2. Neurology Rotation:
- Q: A patient on Natalizumab develops confusion, hemiparesis, and visual field defects. MRI shows non-enhancing white matter lesions. CSF PCR is positive for JC Virus. Diagnosis?
- A: Progressive Multifocal Leukoencephalopathy (PML). Stop drug immediately. Consider Plasma Exchange.
3. General Practice:
- Q: A patient with MS complains of electric shock sensations down her back when she bends her neck forward to read. What is this sign?
- A: Lhermitte's Sign. Indicates cervical cord demyelination.
Viva Points
- "Space and Time": The mantra of diagnosis. Never diagnose MS on a single scan without clinical or radiological evidence of lesions occurring at different times (or OCBs).
- "The Pseudo-Relapse": Worsening of old symptoms due to infection/fever (Uhthoff's). Not a new relapse.

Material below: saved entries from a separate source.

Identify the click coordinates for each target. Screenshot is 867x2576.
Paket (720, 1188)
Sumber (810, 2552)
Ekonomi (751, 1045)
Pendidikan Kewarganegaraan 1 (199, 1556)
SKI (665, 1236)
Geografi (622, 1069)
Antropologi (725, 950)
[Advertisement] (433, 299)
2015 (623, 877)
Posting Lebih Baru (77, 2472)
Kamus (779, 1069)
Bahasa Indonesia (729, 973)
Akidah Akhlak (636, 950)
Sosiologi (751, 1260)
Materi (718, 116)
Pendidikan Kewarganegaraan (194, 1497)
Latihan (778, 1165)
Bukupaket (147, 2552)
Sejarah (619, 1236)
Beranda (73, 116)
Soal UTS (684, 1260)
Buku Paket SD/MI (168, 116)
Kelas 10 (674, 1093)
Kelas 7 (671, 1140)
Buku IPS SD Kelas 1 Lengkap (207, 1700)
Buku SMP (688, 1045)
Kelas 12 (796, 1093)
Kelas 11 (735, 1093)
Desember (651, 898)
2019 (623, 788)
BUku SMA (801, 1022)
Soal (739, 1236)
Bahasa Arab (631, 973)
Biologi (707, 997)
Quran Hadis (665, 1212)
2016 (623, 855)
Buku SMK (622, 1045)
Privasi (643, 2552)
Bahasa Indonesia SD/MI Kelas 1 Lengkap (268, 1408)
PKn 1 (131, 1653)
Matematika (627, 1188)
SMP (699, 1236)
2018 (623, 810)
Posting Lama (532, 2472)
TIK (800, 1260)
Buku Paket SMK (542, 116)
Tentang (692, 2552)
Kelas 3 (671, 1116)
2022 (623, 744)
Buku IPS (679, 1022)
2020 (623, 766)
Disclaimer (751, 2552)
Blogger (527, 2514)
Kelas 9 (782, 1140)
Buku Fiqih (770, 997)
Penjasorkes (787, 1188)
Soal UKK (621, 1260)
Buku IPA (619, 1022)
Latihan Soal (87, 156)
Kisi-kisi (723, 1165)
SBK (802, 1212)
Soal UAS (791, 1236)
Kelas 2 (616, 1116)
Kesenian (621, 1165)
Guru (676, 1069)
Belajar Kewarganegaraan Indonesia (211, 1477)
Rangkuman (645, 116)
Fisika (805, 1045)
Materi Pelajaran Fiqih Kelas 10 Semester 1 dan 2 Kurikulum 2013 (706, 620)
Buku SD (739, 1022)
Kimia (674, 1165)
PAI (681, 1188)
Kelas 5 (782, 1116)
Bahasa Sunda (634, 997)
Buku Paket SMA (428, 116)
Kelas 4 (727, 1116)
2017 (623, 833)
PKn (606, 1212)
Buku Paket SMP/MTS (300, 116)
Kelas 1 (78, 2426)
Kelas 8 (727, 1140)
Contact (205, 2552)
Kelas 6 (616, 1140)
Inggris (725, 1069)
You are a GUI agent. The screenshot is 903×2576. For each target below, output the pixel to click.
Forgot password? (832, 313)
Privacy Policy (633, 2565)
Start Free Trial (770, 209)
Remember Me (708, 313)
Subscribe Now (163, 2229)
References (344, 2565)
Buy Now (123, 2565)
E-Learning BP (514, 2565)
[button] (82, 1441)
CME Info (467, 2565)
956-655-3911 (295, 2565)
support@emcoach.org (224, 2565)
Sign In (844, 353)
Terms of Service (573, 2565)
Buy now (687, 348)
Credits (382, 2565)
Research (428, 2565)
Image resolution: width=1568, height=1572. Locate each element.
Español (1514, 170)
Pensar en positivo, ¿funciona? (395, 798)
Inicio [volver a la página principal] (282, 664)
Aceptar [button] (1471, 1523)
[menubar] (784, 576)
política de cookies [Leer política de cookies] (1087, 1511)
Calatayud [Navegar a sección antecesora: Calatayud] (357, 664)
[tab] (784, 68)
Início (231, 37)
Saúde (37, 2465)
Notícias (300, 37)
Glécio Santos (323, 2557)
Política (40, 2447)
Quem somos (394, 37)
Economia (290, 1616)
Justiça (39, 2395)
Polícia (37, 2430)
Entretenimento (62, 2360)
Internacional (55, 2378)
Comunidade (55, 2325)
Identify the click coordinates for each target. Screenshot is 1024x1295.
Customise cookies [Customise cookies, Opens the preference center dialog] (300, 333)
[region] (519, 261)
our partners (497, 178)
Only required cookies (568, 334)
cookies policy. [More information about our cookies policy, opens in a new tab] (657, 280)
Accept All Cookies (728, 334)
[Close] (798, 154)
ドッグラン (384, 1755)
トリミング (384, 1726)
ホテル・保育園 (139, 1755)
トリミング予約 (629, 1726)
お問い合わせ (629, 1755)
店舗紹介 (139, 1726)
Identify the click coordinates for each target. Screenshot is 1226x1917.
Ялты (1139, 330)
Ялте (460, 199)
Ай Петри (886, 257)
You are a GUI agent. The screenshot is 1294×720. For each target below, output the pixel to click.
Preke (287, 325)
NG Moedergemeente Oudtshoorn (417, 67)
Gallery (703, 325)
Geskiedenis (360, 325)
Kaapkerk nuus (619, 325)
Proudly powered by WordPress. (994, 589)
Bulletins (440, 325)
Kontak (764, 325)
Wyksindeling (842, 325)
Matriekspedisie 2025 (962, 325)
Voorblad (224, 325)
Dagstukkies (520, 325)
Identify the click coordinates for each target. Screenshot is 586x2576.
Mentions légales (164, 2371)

Treat the UTI, don't give steroids.
- "Clinically Isolated Syndrome (CIS)": The first attack. High risk of converting to MS if MRI is abnormal (80%). Low risk if MRI normal (<20%).
Medical Disclaimer: MedVellum content is for educational purposes and clinical reference. Clinical decisions should account for individual patient circumstances. Always consult appropriate specialists.